Jeb Bush in the White House? He’s considering it
Bush has spent much of his post-governorship studying education policy and advocating for the kinds of changes he pioneered in Florida, including publicly-funded private school vouchers and stricter accountability standards for teachers and students. At the same time, he has promoted overhauling the nation’s immigration system and providing a path to citizenship for millions of immigrants who are here illegally, an intensely personal effort. His wife, Columba, grew up in Mexico. The two met while Bush was an exchange student there; she is now an American citizen. Bush speaks fluent Spanish.
His personal story and immigration advocacy could help him connect with Latinos, a group that Republicans have long struggled to court.
"He needs no briefing sheets when it comes to what’s important to Hispanics," said Ana Navarro, a Bush friend and GOP strategist.
But the former Florida governor’s education and immigration efforts would likely put him at odds with conservative activists.
Bush has been a champion of so-called "Common Core" academic standards, which were developed by a bipartisan group of governors and state school officials and later promoted by the Obama administration. Many conservatives see them as a federal takeover of local classrooms. Likewise, anti-immigration activists have battled Bush-backed immigration legislation in Congress that they consider "amnesty" for lawbreakers.
"We’re seeing from Jeb Bush’s actions that he likes having a government that has much more say in people’s lives," said Jenny Beth Martin, co-founder of Tea Party Patriots.

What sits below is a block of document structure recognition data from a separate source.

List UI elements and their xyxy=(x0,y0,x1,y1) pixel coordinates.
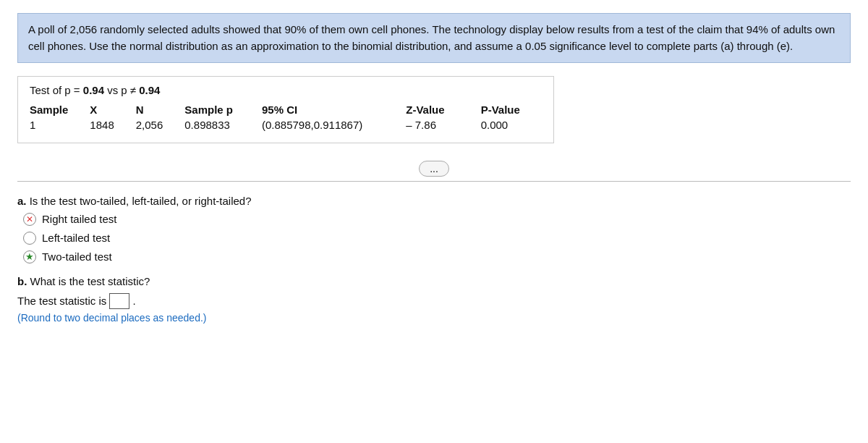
cell-x: 1848 xyxy=(90,117,135,132)
cell-ci: (0.885798,0.911867) xyxy=(262,117,406,132)
problem-statement: A poll of 2,056 randomly selected adults… xyxy=(28,23,835,52)
cell-sample-p: 0.898833 xyxy=(184,117,262,132)
question-b: What is the test statistic? xyxy=(30,275,150,287)
radio-item-left[interactable]: Left-tailed test xyxy=(23,232,851,245)
radio-label-right: Right tailed test xyxy=(42,213,116,225)
question-a: Is the test two-tailed, left-tailed, or … xyxy=(30,195,252,207)
col-pval: P-Value xyxy=(481,102,542,117)
test-statistic-line: The test statistic is . xyxy=(17,293,851,309)
stats-box: Test of p = 0.94 vs p ≠ 0.94 Sample X N … xyxy=(17,76,554,143)
radio-item-two[interactable]: Two-tailed test xyxy=(23,250,851,263)
radio-label-left: Left-tailed test xyxy=(42,232,110,244)
test-statistic-input[interactable] xyxy=(109,293,129,309)
radio-icon-two[interactable] xyxy=(23,250,36,263)
label-b: b. xyxy=(17,275,27,287)
radio-label-two: Two-tailed test xyxy=(42,250,112,263)
table-row: 1 1848 2,056 0.898833 (0.885798,0.911867… xyxy=(30,117,542,132)
cell-n: 2,056 xyxy=(136,117,185,132)
stats-table: Sample X N Sample p 95% CI Z-Value P-Val… xyxy=(30,102,542,132)
radio-icon-left[interactable] xyxy=(23,232,36,245)
col-z: Z-Value xyxy=(406,102,480,117)
statistic-prefix: The test statistic is xyxy=(17,295,106,307)
radio-icon-right[interactable] xyxy=(23,213,36,226)
radio-group: Right tailed test Left-tailed test Two-t… xyxy=(23,213,851,263)
period: . xyxy=(132,295,135,307)
col-x: X xyxy=(90,102,135,117)
section-b: b. What is the test statistic? The test … xyxy=(17,275,851,324)
dots-row: ... xyxy=(17,151,851,181)
round-note-text: (Round to two decimal places as needed.) xyxy=(17,312,206,324)
section-a: a. Is the test two-tailed, left-tailed, … xyxy=(17,195,851,263)
problem-text: A poll of 2,056 randomly selected adults… xyxy=(17,13,851,63)
round-note: (Round to two decimal places as needed.) xyxy=(17,312,851,324)
cell-sample: 1 xyxy=(30,117,90,132)
col-sample: Sample xyxy=(30,102,90,117)
test-header: Test of p = 0.94 vs p ≠ 0.94 xyxy=(30,84,542,96)
expand-button[interactable]: ... xyxy=(419,161,449,177)
section-divider xyxy=(17,181,851,182)
col-n: N xyxy=(136,102,185,117)
cell-pval: 0.000 xyxy=(481,117,542,132)
col-ci: 95% CI xyxy=(262,102,406,117)
section-b-label: b. What is the test statistic? xyxy=(17,275,851,287)
label-a: a. xyxy=(17,195,27,207)
cell-z: – 7.86 xyxy=(406,117,480,132)
col-sample-p: Sample p xyxy=(184,102,262,117)
section-a-label: a. Is the test two-tailed, left-tailed, … xyxy=(17,195,851,207)
radio-item-right[interactable]: Right tailed test xyxy=(23,213,851,226)
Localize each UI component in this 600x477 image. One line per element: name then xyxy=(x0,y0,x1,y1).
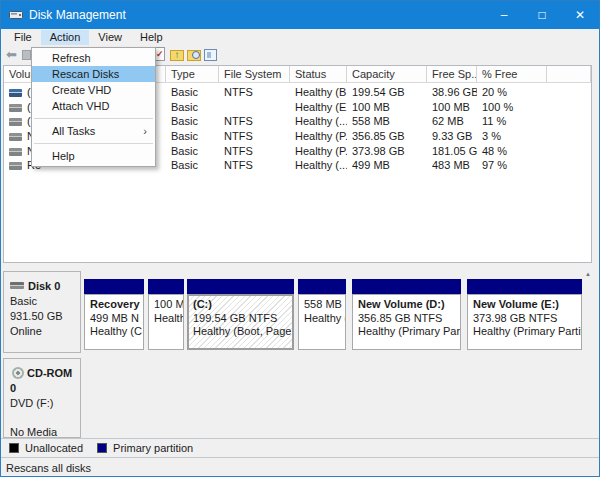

Over the past two years, in speeches and public appearances, Bush has chafed at what he calls "purity tests" inside the GOP, saying both his father and former President Ronald Reagan would struggle in the tea party era.
Citing a scheduling conflict, he declined an invitation to speak this month at the Conservative Political Action Conference, the country’s largest annual gathering of conservative activists.
"I’m a conservative and I’m a practicing one, not a talk-about-it one," Bush said last year.
In Florida, Bush slashed billions of dollars in taxes, toughened crime laws and revamped the state’s education system. But he has refused to sign the anti-tax pledge that many activists now consider sacrosanct. He has told Republicans the party needs to shed the perception that it’s "anti-everything."
Allies and adversaries alike question whether Bush, a policy wonk who often talks about "big, hairy, audacious goals," could stomach the hyper-partisanship and gridlock in Washington.
"He’s accustomed to moving an agenda," said Dan Gelber, a former state senator and Democratic leader who often tussled with Bush in Tallahassee, "and I think he’s got to be wondering how he would do that."